Pour autant, quand on évoque les sujets migratoires, «on parle de gens», a-t-il relevé, appelant les pays européens à faire preuve de «davantage de solidarité» entre eux pour partager leur accueil.

Le Premier ministre italien Giuseppe Conte, à la tête d'une coalition populistes-extrême droite, a une nouvelle fois insisté sur la nécessité d'un «mécanisme européen» pour l'accueil des demandeurs d'asile. «Si seulement une poignée de pays participent, on ne pourra pas dire qu'il s'agit d'un dispositif européen», a-t-il souligné.

Renforcer Frontex

M. Kurz, un tenant d'une ligne dure dans ce dossier, a lui rétorqué que «la question migratoire ne se résoudra pas par la répartition, mais par la défense des frontières extérieures». Il a soutenu le projet de la Commission européenne d'un renfort de l'Agence européenne des gardes-frontières et des gardes-côtes (Frontex).

Il a indiqué «espérer un accord (du Conseil européen) d'ici la fin de l'année sur un renforcement de Frontex», qui devrait disposer de 10'000 personnes d'ici 2020 selon le projet de l'exécutif européen.

Soutenu notamment par Paris et Berlin, ce projet a été plus fraîchement accueilli par les capitales du sud de l'Europe et par la Hongrie, craignant que leur souveraineté ne soit remise en cause.

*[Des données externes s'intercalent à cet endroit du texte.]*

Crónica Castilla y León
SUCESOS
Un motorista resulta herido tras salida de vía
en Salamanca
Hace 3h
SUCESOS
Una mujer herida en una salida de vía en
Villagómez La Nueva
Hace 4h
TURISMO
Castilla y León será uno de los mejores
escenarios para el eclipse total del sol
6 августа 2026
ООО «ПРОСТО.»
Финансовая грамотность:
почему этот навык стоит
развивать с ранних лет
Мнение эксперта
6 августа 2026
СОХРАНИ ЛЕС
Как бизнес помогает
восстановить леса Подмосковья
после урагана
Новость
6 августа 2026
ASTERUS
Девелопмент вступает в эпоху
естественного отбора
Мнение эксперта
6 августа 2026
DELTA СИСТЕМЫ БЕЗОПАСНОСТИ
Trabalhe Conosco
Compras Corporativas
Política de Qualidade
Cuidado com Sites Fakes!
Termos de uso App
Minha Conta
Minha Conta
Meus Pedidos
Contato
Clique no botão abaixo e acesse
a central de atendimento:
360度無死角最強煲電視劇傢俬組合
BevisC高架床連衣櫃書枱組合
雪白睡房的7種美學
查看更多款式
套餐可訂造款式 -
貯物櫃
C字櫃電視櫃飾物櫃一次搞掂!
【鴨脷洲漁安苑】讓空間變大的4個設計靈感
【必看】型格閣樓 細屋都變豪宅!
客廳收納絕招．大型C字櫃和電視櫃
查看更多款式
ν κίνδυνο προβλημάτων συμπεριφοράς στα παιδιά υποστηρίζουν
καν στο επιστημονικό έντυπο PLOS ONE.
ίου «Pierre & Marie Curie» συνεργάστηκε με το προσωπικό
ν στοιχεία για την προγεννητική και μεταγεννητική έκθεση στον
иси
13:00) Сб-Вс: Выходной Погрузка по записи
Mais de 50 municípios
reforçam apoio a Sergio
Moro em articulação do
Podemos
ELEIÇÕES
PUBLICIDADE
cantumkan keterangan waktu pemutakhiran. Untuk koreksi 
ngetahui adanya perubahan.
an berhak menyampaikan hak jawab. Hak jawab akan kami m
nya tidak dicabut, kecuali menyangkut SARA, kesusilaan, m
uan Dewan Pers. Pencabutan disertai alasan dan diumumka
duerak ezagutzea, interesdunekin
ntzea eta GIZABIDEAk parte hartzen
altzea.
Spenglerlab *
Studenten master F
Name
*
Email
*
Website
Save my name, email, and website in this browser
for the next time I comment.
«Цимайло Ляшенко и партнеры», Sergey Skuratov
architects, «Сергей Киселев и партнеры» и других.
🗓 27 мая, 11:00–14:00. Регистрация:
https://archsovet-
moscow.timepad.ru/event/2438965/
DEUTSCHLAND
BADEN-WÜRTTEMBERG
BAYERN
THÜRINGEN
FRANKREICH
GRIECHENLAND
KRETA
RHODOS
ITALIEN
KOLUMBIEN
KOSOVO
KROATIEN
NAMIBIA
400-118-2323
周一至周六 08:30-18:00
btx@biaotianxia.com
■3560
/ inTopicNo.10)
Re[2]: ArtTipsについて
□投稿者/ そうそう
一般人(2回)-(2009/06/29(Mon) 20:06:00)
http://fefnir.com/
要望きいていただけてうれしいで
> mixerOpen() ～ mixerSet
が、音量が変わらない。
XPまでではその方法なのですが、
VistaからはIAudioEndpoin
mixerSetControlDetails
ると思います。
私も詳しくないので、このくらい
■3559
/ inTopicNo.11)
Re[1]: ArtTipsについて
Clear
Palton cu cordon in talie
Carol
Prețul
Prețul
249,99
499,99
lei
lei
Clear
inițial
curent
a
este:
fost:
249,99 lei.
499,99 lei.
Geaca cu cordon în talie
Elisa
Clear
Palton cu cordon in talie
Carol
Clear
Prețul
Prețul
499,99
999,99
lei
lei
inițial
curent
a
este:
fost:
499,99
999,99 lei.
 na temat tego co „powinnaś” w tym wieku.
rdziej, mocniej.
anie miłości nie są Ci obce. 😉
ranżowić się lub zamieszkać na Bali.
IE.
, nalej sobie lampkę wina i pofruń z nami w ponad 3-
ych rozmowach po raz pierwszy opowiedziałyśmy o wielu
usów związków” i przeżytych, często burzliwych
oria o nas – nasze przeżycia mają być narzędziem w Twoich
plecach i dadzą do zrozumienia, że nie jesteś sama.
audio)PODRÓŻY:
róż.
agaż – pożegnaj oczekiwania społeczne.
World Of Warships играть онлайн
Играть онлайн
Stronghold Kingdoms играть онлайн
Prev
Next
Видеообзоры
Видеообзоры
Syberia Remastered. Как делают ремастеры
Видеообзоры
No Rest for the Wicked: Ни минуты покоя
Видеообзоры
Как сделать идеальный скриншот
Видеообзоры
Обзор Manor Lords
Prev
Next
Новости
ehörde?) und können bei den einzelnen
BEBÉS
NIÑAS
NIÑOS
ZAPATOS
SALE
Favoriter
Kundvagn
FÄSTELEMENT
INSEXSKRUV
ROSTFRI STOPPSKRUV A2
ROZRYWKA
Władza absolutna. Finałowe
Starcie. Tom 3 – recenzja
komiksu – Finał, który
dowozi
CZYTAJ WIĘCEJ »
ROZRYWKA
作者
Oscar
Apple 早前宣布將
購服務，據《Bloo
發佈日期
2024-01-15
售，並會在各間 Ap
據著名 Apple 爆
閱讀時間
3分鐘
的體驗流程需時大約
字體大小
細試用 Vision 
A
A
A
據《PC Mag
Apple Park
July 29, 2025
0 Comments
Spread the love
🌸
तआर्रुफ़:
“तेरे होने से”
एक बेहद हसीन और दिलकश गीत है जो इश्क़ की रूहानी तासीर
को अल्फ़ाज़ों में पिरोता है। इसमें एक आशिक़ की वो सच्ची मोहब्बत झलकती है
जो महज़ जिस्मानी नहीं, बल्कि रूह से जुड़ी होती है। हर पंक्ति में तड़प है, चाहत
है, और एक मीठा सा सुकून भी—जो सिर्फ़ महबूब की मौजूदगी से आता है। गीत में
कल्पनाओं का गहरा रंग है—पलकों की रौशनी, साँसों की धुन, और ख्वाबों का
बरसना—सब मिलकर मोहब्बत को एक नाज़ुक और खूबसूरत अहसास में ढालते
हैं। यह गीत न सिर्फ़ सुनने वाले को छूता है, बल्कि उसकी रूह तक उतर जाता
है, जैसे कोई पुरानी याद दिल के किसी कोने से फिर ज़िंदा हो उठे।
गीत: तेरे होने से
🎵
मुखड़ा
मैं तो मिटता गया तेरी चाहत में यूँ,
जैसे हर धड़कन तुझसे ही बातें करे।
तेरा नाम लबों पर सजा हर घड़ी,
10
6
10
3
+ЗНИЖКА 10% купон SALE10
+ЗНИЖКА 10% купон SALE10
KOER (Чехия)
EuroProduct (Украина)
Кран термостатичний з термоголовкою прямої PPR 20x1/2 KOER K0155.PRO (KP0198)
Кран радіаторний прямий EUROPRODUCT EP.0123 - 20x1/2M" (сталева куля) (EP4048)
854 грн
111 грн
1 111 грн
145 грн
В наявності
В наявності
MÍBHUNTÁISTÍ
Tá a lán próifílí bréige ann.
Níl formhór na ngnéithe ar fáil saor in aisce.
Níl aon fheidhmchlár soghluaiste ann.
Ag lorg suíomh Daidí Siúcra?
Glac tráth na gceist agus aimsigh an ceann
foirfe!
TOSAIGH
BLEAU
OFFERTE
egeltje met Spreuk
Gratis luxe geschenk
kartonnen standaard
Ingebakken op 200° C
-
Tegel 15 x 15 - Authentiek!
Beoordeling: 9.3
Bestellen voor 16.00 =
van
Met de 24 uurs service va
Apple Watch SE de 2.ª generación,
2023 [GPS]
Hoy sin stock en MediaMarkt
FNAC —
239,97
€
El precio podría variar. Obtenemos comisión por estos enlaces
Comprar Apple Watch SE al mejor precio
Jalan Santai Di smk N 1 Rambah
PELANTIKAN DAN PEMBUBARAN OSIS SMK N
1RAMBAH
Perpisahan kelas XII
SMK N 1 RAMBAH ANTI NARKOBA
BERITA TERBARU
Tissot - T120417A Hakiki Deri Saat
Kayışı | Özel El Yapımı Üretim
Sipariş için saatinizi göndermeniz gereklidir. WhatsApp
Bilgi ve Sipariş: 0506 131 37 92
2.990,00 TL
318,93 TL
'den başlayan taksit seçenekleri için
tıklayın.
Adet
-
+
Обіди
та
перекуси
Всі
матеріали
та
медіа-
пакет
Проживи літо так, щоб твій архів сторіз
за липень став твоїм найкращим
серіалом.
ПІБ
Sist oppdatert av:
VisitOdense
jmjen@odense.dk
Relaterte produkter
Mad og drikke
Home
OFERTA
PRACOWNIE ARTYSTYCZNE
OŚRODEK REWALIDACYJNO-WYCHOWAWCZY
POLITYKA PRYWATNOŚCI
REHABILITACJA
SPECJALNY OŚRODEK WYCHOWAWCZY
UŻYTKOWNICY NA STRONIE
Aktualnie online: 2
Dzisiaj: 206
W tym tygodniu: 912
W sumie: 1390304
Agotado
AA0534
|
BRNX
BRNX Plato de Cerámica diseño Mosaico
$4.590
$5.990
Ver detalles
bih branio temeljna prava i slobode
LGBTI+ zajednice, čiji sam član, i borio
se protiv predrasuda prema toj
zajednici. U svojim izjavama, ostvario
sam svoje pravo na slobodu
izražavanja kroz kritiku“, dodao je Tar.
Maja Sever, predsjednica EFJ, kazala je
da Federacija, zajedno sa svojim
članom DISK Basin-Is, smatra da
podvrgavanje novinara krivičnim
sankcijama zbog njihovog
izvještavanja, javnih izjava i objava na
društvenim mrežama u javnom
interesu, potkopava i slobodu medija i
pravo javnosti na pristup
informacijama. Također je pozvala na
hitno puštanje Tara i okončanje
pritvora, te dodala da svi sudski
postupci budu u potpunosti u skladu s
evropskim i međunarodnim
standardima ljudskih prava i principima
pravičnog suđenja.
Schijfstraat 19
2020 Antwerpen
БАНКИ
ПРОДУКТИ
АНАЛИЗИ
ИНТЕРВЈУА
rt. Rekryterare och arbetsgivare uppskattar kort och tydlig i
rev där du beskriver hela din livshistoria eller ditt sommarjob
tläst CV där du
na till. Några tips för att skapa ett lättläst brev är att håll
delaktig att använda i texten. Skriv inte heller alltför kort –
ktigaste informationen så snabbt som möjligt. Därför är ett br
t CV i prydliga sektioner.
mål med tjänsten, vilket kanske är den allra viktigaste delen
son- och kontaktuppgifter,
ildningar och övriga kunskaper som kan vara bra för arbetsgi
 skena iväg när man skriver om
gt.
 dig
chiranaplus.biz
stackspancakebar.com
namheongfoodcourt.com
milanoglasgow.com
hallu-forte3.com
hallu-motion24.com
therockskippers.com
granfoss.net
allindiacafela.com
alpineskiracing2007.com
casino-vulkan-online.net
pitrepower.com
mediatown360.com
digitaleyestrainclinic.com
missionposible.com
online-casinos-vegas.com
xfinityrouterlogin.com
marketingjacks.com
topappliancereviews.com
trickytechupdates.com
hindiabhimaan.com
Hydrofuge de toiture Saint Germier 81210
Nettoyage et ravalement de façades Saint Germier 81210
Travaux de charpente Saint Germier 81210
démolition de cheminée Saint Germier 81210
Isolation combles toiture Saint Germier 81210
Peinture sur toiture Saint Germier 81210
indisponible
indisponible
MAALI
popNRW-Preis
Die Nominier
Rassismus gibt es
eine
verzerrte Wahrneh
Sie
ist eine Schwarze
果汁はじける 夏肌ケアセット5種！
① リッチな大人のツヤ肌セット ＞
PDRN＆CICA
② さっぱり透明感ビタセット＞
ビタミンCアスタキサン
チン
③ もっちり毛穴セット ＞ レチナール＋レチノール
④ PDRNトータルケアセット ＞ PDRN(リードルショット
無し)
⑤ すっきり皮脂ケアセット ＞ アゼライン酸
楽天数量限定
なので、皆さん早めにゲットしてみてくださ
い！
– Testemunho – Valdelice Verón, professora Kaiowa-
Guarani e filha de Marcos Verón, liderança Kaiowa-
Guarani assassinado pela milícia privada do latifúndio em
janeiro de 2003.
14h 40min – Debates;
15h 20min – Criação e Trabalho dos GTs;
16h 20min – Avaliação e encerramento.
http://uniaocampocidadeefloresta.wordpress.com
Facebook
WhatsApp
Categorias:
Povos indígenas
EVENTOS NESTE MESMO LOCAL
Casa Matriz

Une source diplomatique espagnole a assuré jeudi que Madrid ne voyait «pas d'inconvénient» à une telle mesure, à condition qu'elle soit «un mécanisme flexible» intervenant «à certains moments».

Le Premier ministre hongrois Viktor Orban a annoncé pour sa part vouloir que soit garanti «le droit des pays à défendre» eux-mêmes leurs frontières.

Une source proche de la présidence française a jugé que la question de la souveraineté était un «faux débat», car »personne n'a jamais dit qu'un garde-frontière étranger imposerait sa décision dans le pays où il est posté».